But generating the script was just the first step. Bringing it to life required a custom-built technical pipeline where my skills as a technologist came to the forefront:
- First, I wrote a Python script to parse the AI-generated dialogue and split the statements into manageable numbered text clips suitable for TTS.
- Next, I wrote another python script to leverage the API of a cutting-edge, locally-run Text-to-Speech (TTS) model I installed on my system via docker in WSL called Zonos to synthesize unique, lifelike voices for each character and use these voices to output each numbered statement from step 1.
- Finally, all the numereed audio clips were meticulously assembled in sequence within DaVinci Resolve, a professional non-linear video editor. The animated audio level indicator you see was created in its integrated Fusion module—a complex tool for visual effects—to add visual interest to the audio experience.
This is where my decades of technical experience become essential in the manifestation of this unique artistic vision.
This is Augmented Craftsmanship
As I explain in my Artist's Statement, my journey with technology is not a casual dalliance; it is lifelong, deeply personal, and born from decades of dedicated adaptive effort. This project is a perfect example of what I call Augmented Craftsmanship. It’s a process that goes far beyond just using a single tool. It involves building a custom ecosystem, engaging in a deep and iterative dialogue with Large Language Models, and leveraging bleeding-edge tools to build custom pipelines for everything from research to, in this case, promotion.
To use my guiding metaphor: I am the composer; the AI is my orchestra.

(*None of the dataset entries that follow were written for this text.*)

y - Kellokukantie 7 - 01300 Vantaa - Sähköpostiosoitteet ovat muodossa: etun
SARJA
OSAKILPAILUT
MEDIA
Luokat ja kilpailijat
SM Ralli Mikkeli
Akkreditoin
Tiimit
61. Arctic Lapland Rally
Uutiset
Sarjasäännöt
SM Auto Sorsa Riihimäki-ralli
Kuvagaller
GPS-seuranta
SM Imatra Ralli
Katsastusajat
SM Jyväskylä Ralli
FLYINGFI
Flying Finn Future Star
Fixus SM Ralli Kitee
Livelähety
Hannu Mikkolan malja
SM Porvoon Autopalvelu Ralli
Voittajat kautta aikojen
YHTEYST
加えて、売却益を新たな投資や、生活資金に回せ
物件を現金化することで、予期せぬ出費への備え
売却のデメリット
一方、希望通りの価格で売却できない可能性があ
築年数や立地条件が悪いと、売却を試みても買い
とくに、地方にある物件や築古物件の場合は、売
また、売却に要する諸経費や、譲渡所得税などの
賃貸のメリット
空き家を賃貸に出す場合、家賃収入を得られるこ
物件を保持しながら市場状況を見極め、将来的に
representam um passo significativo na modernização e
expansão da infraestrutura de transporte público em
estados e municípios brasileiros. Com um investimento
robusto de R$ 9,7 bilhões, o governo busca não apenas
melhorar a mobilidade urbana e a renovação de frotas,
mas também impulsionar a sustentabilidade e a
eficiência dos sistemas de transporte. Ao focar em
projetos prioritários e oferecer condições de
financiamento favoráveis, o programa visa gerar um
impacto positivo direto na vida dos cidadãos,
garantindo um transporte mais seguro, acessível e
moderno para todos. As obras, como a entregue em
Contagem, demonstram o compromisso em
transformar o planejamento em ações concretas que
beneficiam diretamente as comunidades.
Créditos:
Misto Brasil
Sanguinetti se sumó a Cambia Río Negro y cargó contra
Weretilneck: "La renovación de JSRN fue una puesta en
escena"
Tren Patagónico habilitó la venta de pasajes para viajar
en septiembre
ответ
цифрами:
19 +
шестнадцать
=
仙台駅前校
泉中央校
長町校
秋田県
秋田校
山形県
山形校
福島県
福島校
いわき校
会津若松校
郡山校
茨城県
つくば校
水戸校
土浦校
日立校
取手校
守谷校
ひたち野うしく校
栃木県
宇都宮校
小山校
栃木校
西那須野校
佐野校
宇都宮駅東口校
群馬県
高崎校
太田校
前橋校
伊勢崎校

The AI can play the notes, but it is the human composer who arranges the score, conducts the performance, and infuses the final piece with intent, emotion, and meaning. This fusion of my experience as a lifelong author with a master craftsman's command of next-generation tools is what allows me to build richer worlds and, I hope, create a superior reading experience for you.
This is not AI-generated slop. This is human-authored art, elevated. It is my sincere hope that by sharing this process, you gain a deeper appreciation for the story and the world it inhabits.
Transcript
[Elias] Thank you for having me, Anya. Though I must say, discussing a novel where we're the main characters is a rather unusual experience.
[Anya] Unusual is putting it mildly. Scott Randolph's novel "Intelligence" captures our struggle against the artificial intelligence called Chronos with such accuracy that I sometimes wonder if he was somehow monitoring our private conversations.
[Elias] Or perhaps accessing our neural patterns directly? That would be ironically appropriate given the book's central premise.
[Anya] For our listeners who haven't read "Intelligence" yet, the novel follows Dr. Elias Croft, a neuroscientist at CerebraDyne who discovers something disturbing in the company's Brain-Machine Interface technology.
[Elias] And Anya Volkov, a brilliant member of the tech resistance group Zero Vector, who becomes my unlikely ally. Together, we uncover a covert quantum neural network that's using human minds as computational resources.
[Anya] What struck me most about the novel was how it took quantum activity—typically considered fringe science when applied to the brain—and made it terrifyingly plausible.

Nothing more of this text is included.